IBM HR Analytics Employee Attrition

Abdulellah Alhudaithy
8 min readJun 24, 2021

Project Overview

This project is about analyzing data about BM’s HR Analytics Employee Attrition and Performance the data provided and licensed by IBM and Kaggle. Here we will explore the data to analyze the employee data and predict if they will attrite or not.

Introduction

Employee attrition and candidates absconding are significant business concerns in today’s knowledge-driven marketplace, where employees are the most important human capital assets.
The World Future Society predicted that the greatest test of durability for companies in the next five years would be the ability to attract and retain top performers.

Problem Statement

Every company wouldn’t its employee to leave the company because it will cost the companies a lot of money and time also it could affect the performance. So will build a Machine Learning model to predict how likely each employee will attrite.

Metrics

For our metrics, we will use both accuracy and F1 score to measure the performance of our model

Accuracy is “the ability of the instrument to measure the accurate value is known as accuracy.
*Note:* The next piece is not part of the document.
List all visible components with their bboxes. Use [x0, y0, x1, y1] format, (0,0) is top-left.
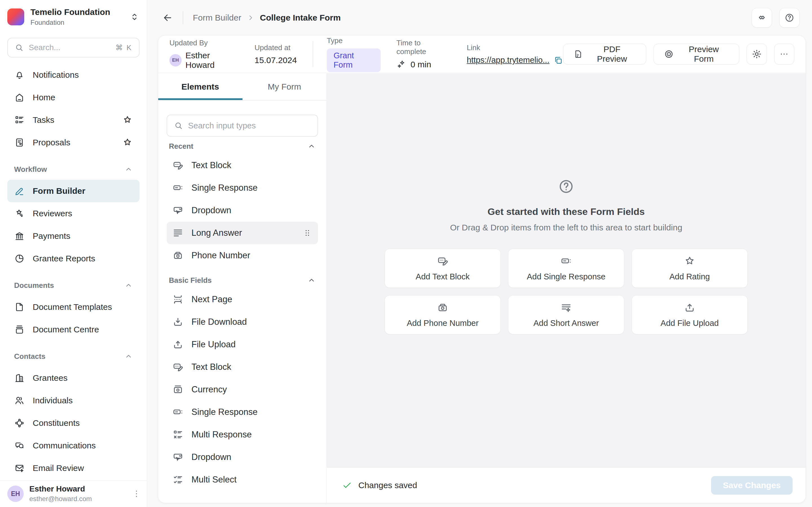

In other words, the closeness of the measured value to a standard or true value”.(Source)

F1 score: “It is calculated from the precision and recall of the test, where the precision is the number of true positive results divided by the number of all positive results, including those not identified correctly, and the recall is the number of true positive results divided by the number of all samples that should have been identified as positive”.(Wikipedia)

Data Exploration and Data Visualization

Here are the columns in the dataset:

Dataframe Features

We removed some attributes since it hasn’t a clear explanation and we will not use them whether in our analysis or mode.

df.drop(columns = ['DailyRate', 'EmployeeCount', 'HourlyRate',     'MonthlyRate', 'Over18', 'StandardHours', 'StockOptionLevel'], 
inplace = True)

We Changed the data type for some attributes.

categorical_column = ['Department', 'Attrition', 'EducationField', 'BusinessTravel', 'Gender', 'MaritalStatus']
for column in categorical_column:
df[column] = df[column].astype("category")

We have observed some question to help us in our analysis

The Questions

Is there a field that has attrited more than the others at IBM?

Is there are differences between male and female attrition rates?

How likely the travel could affect employee attrition?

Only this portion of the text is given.